Merneptah Noufou Zougmoré

Le patron du studio Abazon vient de mettre son 4 è album sur le marché de disque. L’opus a été présenté aux journalistes au Centre culturel français/ Georges Meliès (CCF/GM) le 4 mai dernier. Il comporte 12 titres bien enlevés. Les mélomanes savent que Serge Martin Bambara alias Smockey n’a pas sa langue dans la poche. Il dénonce les travers de la société africaine dans chacune de ses créations musicales. Ayant choisi le Rap comme mode d’expression artistique, de la première oeuvre jusqu’au dernier opus, il peint musicalement la situation de pourriture de la société africaine. Cravate, costard et pourriture, le titre éponyme dénonce la délinquance au col blanc dont l’apparat des malfrats peut tromper les incrédules mais pas des personnes avisées. La génération spontanée des riches, Les dessous de table dans l’administration, l’affairisme sous le prisme de la religion est mise à nu par cette œuvre. Un appel est fait aux travailleurs de se syndiquer pour répondre au vœu d’un chant de lutte qui dit ceci : “solidarité mes frères, solidarité mes sœurs, c’est l’union qui nous rend forts”. Un hommage est rendu également aux chauffeurs à travers un featuring avec la griotte Dédé.

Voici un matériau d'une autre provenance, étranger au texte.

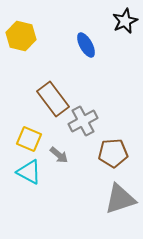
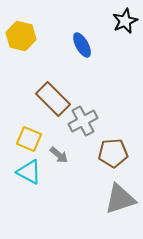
blue ellipse: moved 4 px left
brown rectangle: rotated 8 degrees counterclockwise
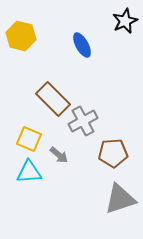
cyan triangle: rotated 32 degrees counterclockwise
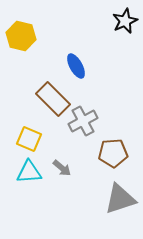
blue ellipse: moved 6 px left, 21 px down
gray arrow: moved 3 px right, 13 px down
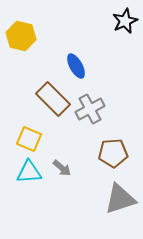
gray cross: moved 7 px right, 12 px up
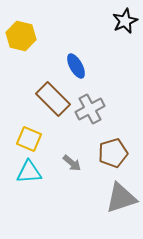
brown pentagon: rotated 12 degrees counterclockwise
gray arrow: moved 10 px right, 5 px up
gray triangle: moved 1 px right, 1 px up
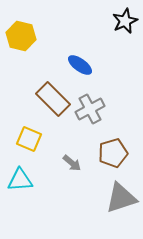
blue ellipse: moved 4 px right, 1 px up; rotated 25 degrees counterclockwise
cyan triangle: moved 9 px left, 8 px down
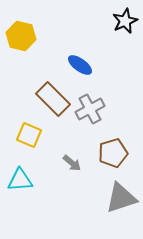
yellow square: moved 4 px up
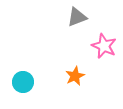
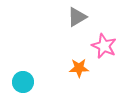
gray triangle: rotated 10 degrees counterclockwise
orange star: moved 4 px right, 8 px up; rotated 24 degrees clockwise
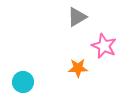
orange star: moved 1 px left
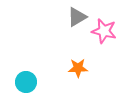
pink star: moved 15 px up; rotated 10 degrees counterclockwise
cyan circle: moved 3 px right
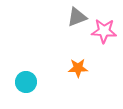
gray triangle: rotated 10 degrees clockwise
pink star: rotated 10 degrees counterclockwise
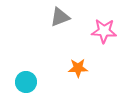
gray triangle: moved 17 px left
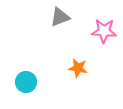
orange star: rotated 12 degrees clockwise
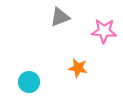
cyan circle: moved 3 px right
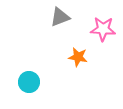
pink star: moved 1 px left, 2 px up
orange star: moved 11 px up
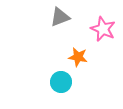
pink star: rotated 20 degrees clockwise
cyan circle: moved 32 px right
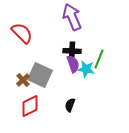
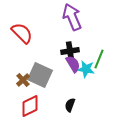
black cross: moved 2 px left; rotated 12 degrees counterclockwise
purple semicircle: rotated 12 degrees counterclockwise
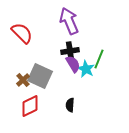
purple arrow: moved 3 px left, 4 px down
cyan star: rotated 18 degrees clockwise
gray square: moved 1 px down
black semicircle: rotated 16 degrees counterclockwise
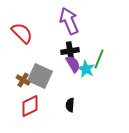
brown cross: rotated 16 degrees counterclockwise
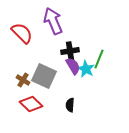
purple arrow: moved 16 px left
purple semicircle: moved 2 px down
gray square: moved 4 px right
red diamond: moved 1 px right, 2 px up; rotated 70 degrees clockwise
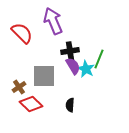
gray square: rotated 25 degrees counterclockwise
brown cross: moved 4 px left, 7 px down; rotated 24 degrees clockwise
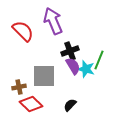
red semicircle: moved 1 px right, 2 px up
black cross: rotated 12 degrees counterclockwise
green line: moved 1 px down
cyan star: rotated 12 degrees counterclockwise
brown cross: rotated 24 degrees clockwise
black semicircle: rotated 40 degrees clockwise
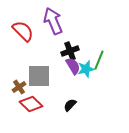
cyan star: rotated 30 degrees counterclockwise
gray square: moved 5 px left
brown cross: rotated 24 degrees counterclockwise
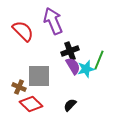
brown cross: rotated 32 degrees counterclockwise
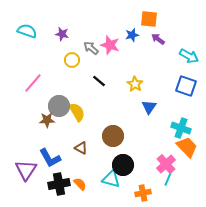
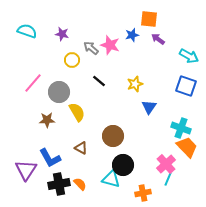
yellow star: rotated 21 degrees clockwise
gray circle: moved 14 px up
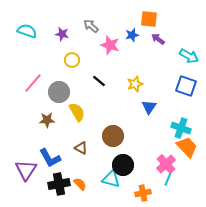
gray arrow: moved 22 px up
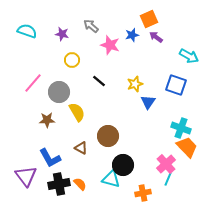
orange square: rotated 30 degrees counterclockwise
purple arrow: moved 2 px left, 2 px up
blue square: moved 10 px left, 1 px up
blue triangle: moved 1 px left, 5 px up
brown circle: moved 5 px left
purple triangle: moved 6 px down; rotated 10 degrees counterclockwise
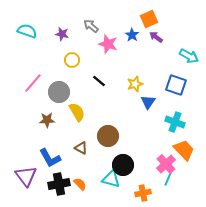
blue star: rotated 24 degrees counterclockwise
pink star: moved 2 px left, 1 px up
cyan cross: moved 6 px left, 6 px up
orange trapezoid: moved 3 px left, 3 px down
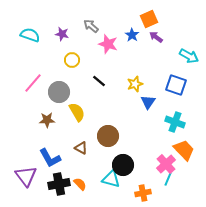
cyan semicircle: moved 3 px right, 4 px down
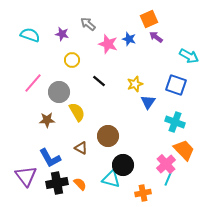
gray arrow: moved 3 px left, 2 px up
blue star: moved 3 px left, 4 px down; rotated 16 degrees counterclockwise
black cross: moved 2 px left, 1 px up
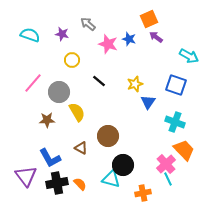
cyan line: rotated 48 degrees counterclockwise
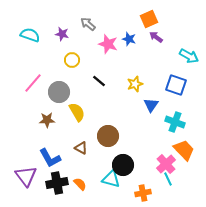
blue triangle: moved 3 px right, 3 px down
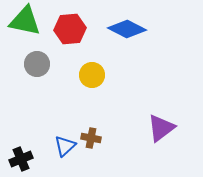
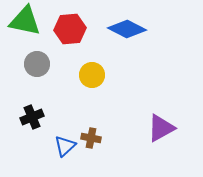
purple triangle: rotated 8 degrees clockwise
black cross: moved 11 px right, 42 px up
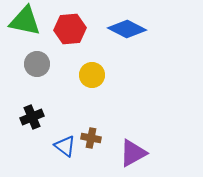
purple triangle: moved 28 px left, 25 px down
blue triangle: rotated 40 degrees counterclockwise
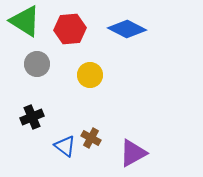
green triangle: rotated 20 degrees clockwise
yellow circle: moved 2 px left
brown cross: rotated 18 degrees clockwise
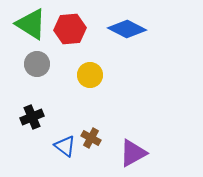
green triangle: moved 6 px right, 3 px down
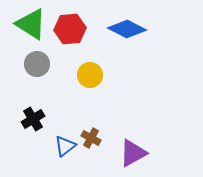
black cross: moved 1 px right, 2 px down; rotated 10 degrees counterclockwise
blue triangle: rotated 45 degrees clockwise
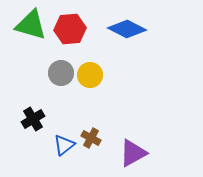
green triangle: moved 1 px down; rotated 16 degrees counterclockwise
gray circle: moved 24 px right, 9 px down
blue triangle: moved 1 px left, 1 px up
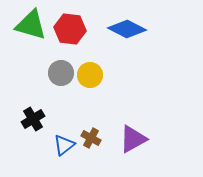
red hexagon: rotated 12 degrees clockwise
purple triangle: moved 14 px up
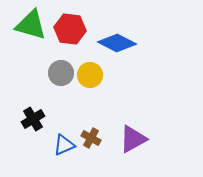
blue diamond: moved 10 px left, 14 px down
blue triangle: rotated 15 degrees clockwise
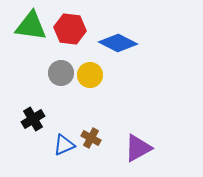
green triangle: moved 1 px down; rotated 8 degrees counterclockwise
blue diamond: moved 1 px right
purple triangle: moved 5 px right, 9 px down
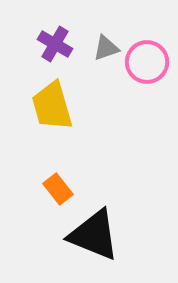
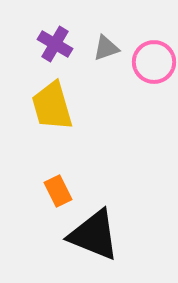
pink circle: moved 7 px right
orange rectangle: moved 2 px down; rotated 12 degrees clockwise
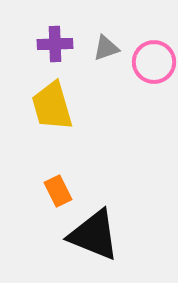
purple cross: rotated 32 degrees counterclockwise
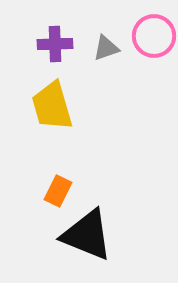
pink circle: moved 26 px up
orange rectangle: rotated 52 degrees clockwise
black triangle: moved 7 px left
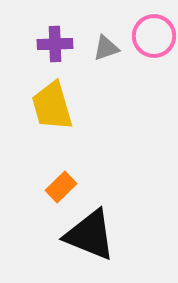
orange rectangle: moved 3 px right, 4 px up; rotated 20 degrees clockwise
black triangle: moved 3 px right
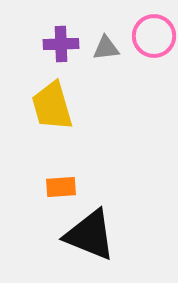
purple cross: moved 6 px right
gray triangle: rotated 12 degrees clockwise
orange rectangle: rotated 40 degrees clockwise
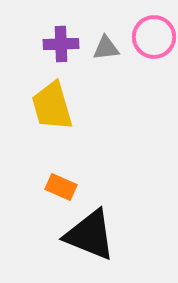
pink circle: moved 1 px down
orange rectangle: rotated 28 degrees clockwise
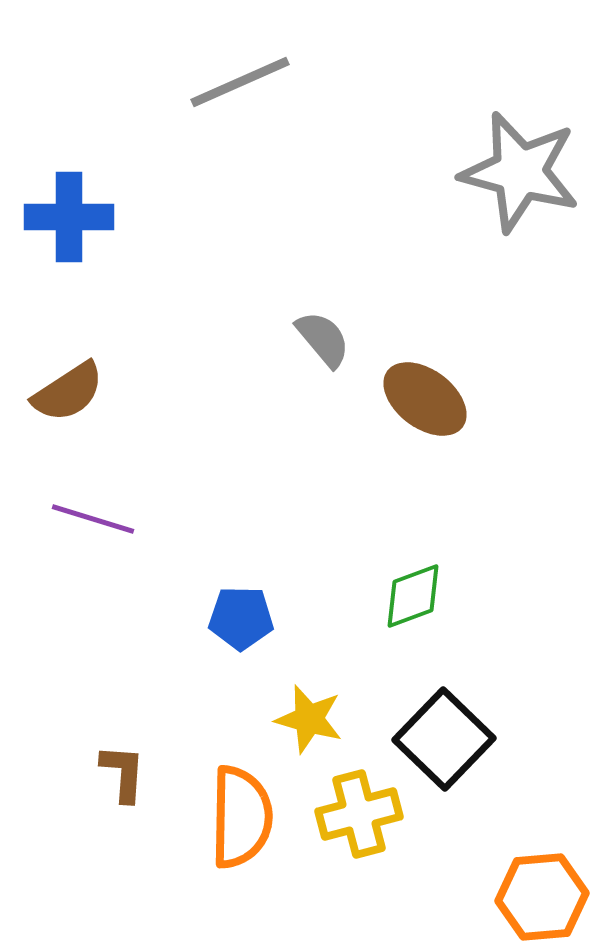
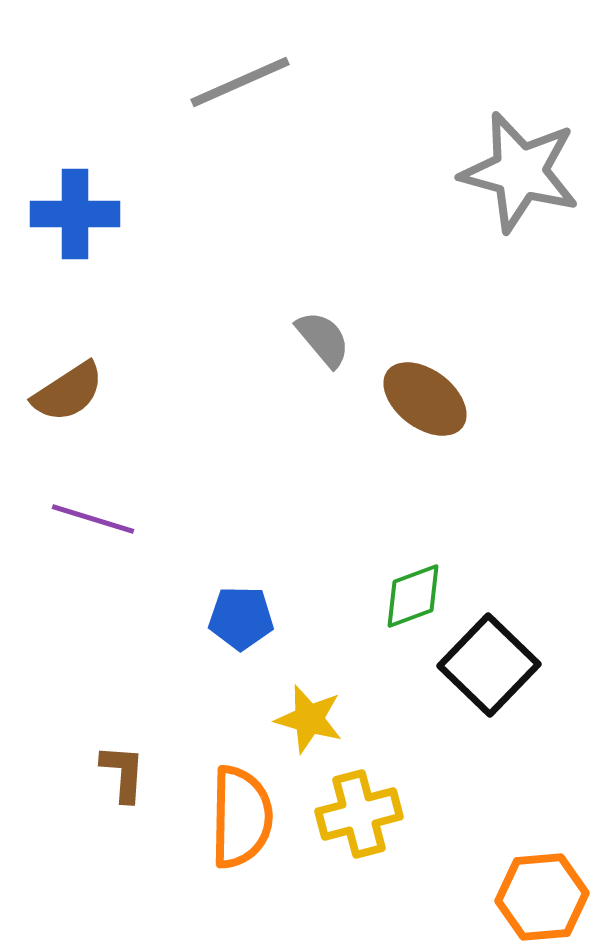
blue cross: moved 6 px right, 3 px up
black square: moved 45 px right, 74 px up
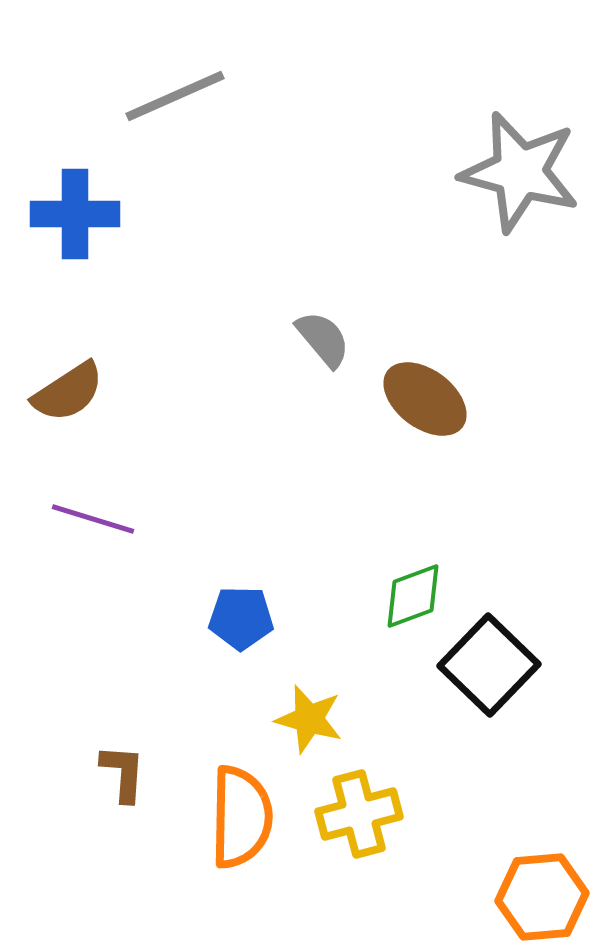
gray line: moved 65 px left, 14 px down
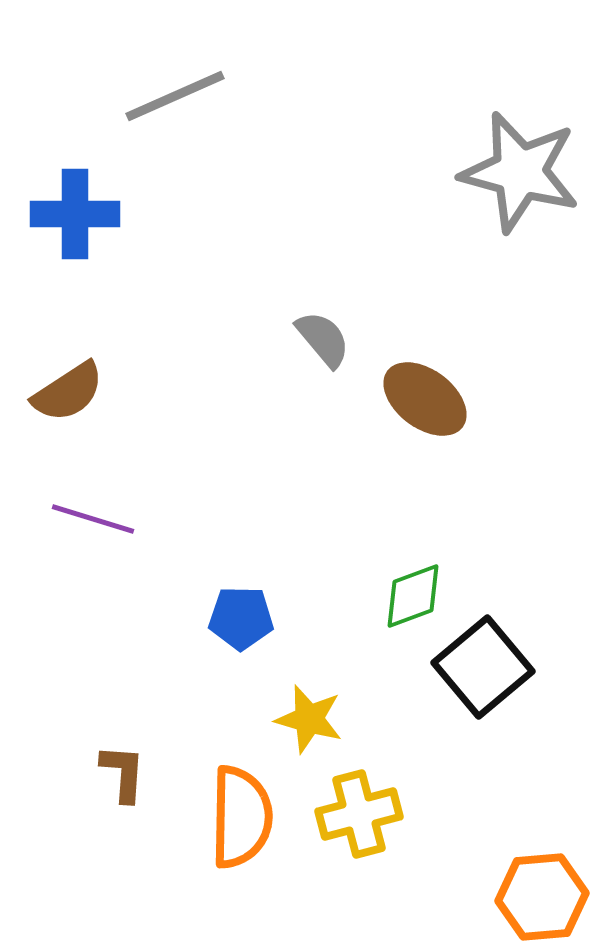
black square: moved 6 px left, 2 px down; rotated 6 degrees clockwise
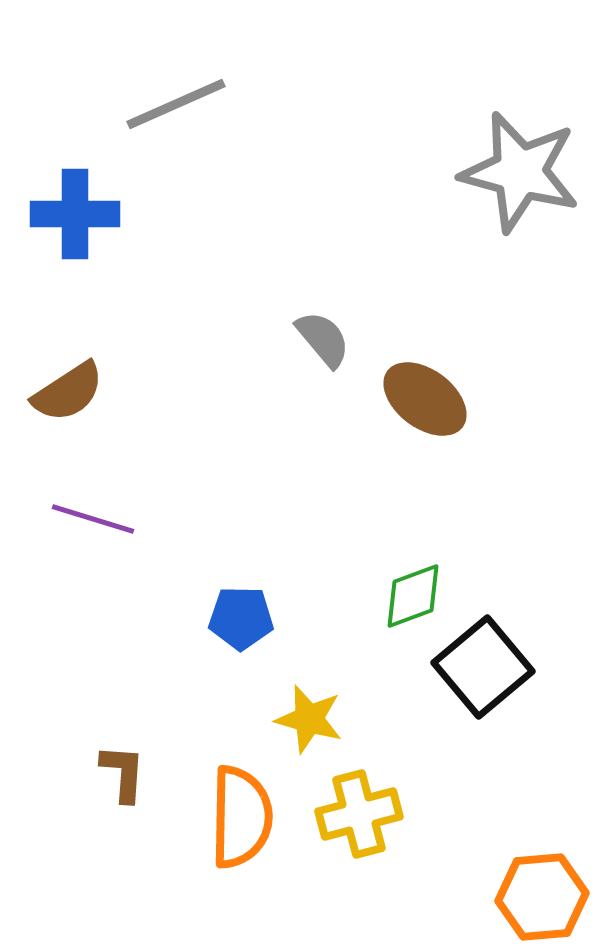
gray line: moved 1 px right, 8 px down
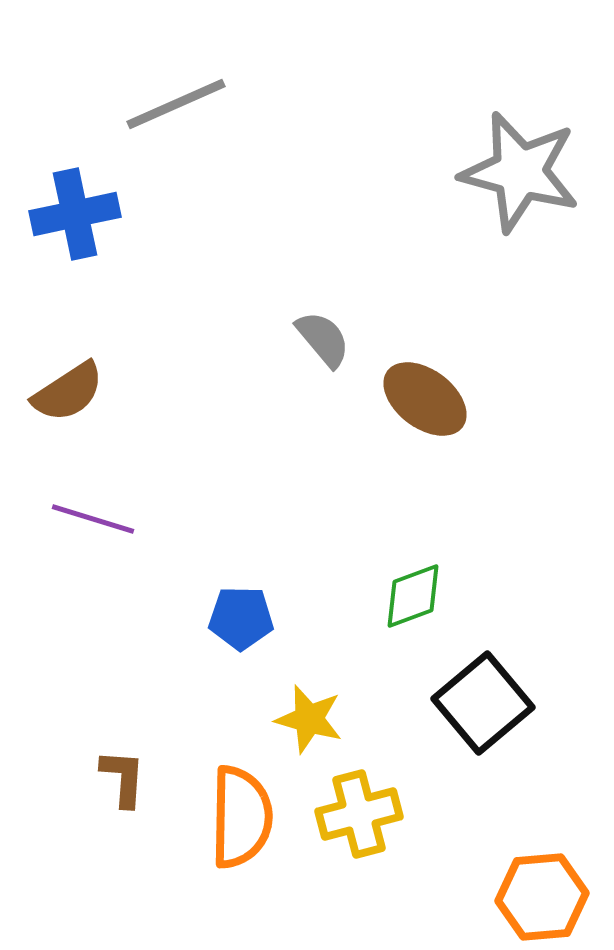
blue cross: rotated 12 degrees counterclockwise
black square: moved 36 px down
brown L-shape: moved 5 px down
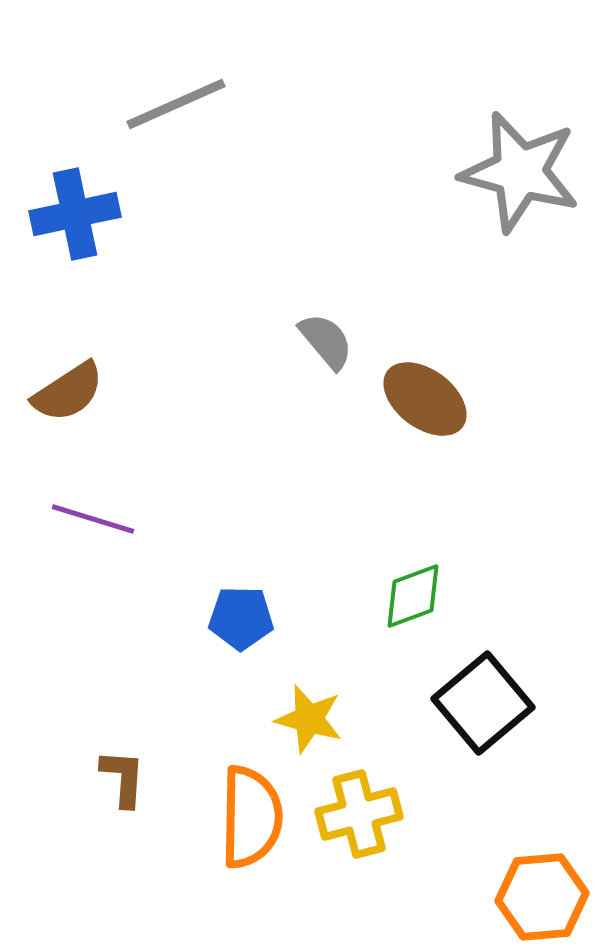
gray semicircle: moved 3 px right, 2 px down
orange semicircle: moved 10 px right
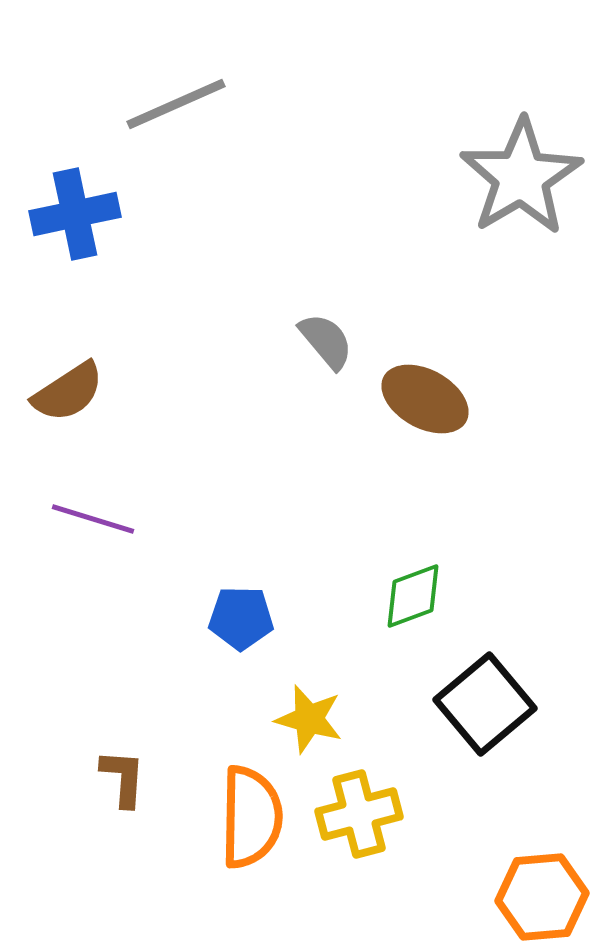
gray star: moved 1 px right, 5 px down; rotated 26 degrees clockwise
brown ellipse: rotated 8 degrees counterclockwise
black square: moved 2 px right, 1 px down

Ces derniers vivent des conditions difficiles de travail. Ils ne se reposent pas assez, ils sont la proie des brebis galeuses dans les forces de l’ordre et ne sont pas déclarés à la caisse pour faire valoir après de longues années de bons et loyaux services leurs droits à la retraite. Ce morceau a été réalisé grâce à la collaboration d’une structure du nom de OMD. Pour faire plus chatoyant et rester toujours dans le même registre, un clip a été tourné par le groupe de Zouglou, les patrons de la Côte d’Ivoire, on retrouve la thématique du désespoir de la jeunesse dans le titre clipé. Zongo, l’humoriste ivoirien, fait le désespéré en partant à la recherche du bonheur, le baluchon en bandoulière. Une particularité dans l’album, la participation des deux instrumentistes traditionnels. Biri dans le Bissako et Sibi Zongo, un malveillant violoniste de Koudougou. L’image de Biri est connue déjà du grand public à travers le titre ” yama “. Il revient cette fois-ci encore dans ce dernier opus.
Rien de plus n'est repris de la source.